Seinen ersten Band schließt Burke mit einem Kapitel zum Vertrauen und Mißtrauen in (Allgemein-)Wissen ab und stellt darin fest:

„The reliability of knowledge cannot be taken for granted. In different cultures and different periods the criteria of reliability vary and change. One of the most important intellectual trends in early modern Europe was the rise of skepticism of various kinds concerning claims to knowledge.“

(Burke 2001, Kap. 9)

Wichtig scheint die Feststellung, dass aus der historischen Betrachtung heraus die Beschäftigung mit den Modi der Wissensproduktion sich als ein besonderer Fokus der frühen Moderne darstellt, der auch heute noch relevant ist und womöglich angesichts der digitalen Revolution wieder neue Brisanz erfährt. Wissen (auf der Ebene von Informationsproduktion, reproduktion und -verbreitung, aber auch im Prozess seiner Generierung durch das Subjekt) ist immer auch mit medialen Artefakten verknüpft und diese sind als solche immer auch kulturspezifische Phänomene.

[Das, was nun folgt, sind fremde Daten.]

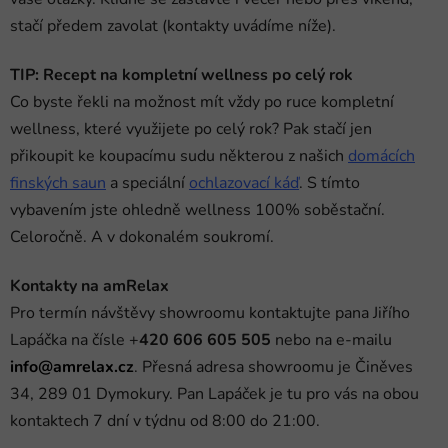
stačí předem zavolat (kontakty uvádíme níže).
TIP: Recept na kompletní wellness po celý rok
Co byste řekli na možnost mít vždy po ruce kompletní
wellness, které využijete po celý rok? Pak stačí jen
přikoupit ke koupacímu sudu některou z našich
domácích
finských saun
a speciální
ochlazovací káď
. S tímto
vybavením jste ohledně wellness 100% soběstační.
Celoročně. A v dokonalém soukromí.
Kontakty na amRelax
Pro termín návštěvy showroomu kontaktujte pana Jiřího
Lapáčka na čísle +
420 606 605 505
nebo na e-mailu
info@amrelax.cz
. Přesná adresa showroomu je
Činěves
34, 289 01 Dymokury. Pan Lapáček je tu pro vás na obou
kontaktech 7 dní v týdnu od 8:00 do 21:00.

Diese kurze historische Betrachtung zeigt einige Feststellungen auf, die schon im Kontext von McLuhan angeklungen sind: Medien sind offenbar nicht isoliert zu betrachten, sondern immer im Zusammenhang als Medienarchitekturen, die zeit- und kulturspezifisch sind. Es gibt ebenso eine Tendenz neue Medientechnologien aus unterschiedlichen Institutionen und gesellschaftlichen Zusammenhängen entweder mit Enthusiasmus und mit einer kritischen Haltung zu begegnen.

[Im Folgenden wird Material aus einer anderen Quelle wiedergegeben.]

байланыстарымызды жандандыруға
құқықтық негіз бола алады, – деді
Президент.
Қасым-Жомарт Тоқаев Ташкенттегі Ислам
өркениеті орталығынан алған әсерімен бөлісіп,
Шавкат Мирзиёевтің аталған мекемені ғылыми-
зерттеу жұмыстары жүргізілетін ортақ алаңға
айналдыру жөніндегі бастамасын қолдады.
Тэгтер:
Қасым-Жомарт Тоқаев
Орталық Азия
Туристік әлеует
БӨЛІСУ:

Dahinter verbirgt sich meist eine vermutete negative Auswirkung auf vorherrschende Machtverhältnisse und etablierte Wissensstrukturen. Zu guter Letzt sind den jeweils etablierten Institutionen und Organisationen immer Modi von Wissen und Information einbeschrieben, so dass Veränderungen in Organisationsstrukturen, Gründungen neuer Institutionen oder ähnliche Verschiebungen ein wichtiger Indikator für Veränderungen des Wissens und wissensgenerierende Prozesse sind.

Der nächste Abschnitt beschäftigt sich vor dieser Diagnose mit den Begriffen Wissensgesellschaft, Informationsgesellschaft und Netzwerkgesellschaft, die jeweils versuchen gesellschaftliche Veränderungen zu beschreiben, die in der postindustriellen Gesellschaft beobachtet werden und aus denen heraus argumentiert werden kann, dass sich die Rolle des Wissens transformiert oder verändert hat und – obwohl sie offenbar von zentraler Bedeutung auch für die vorindustrielle

Gesellschaft gewesen ist, wie dieses Kapitel versucht hat zu zeigen – an Relevanz noch weiter zugenommen hat.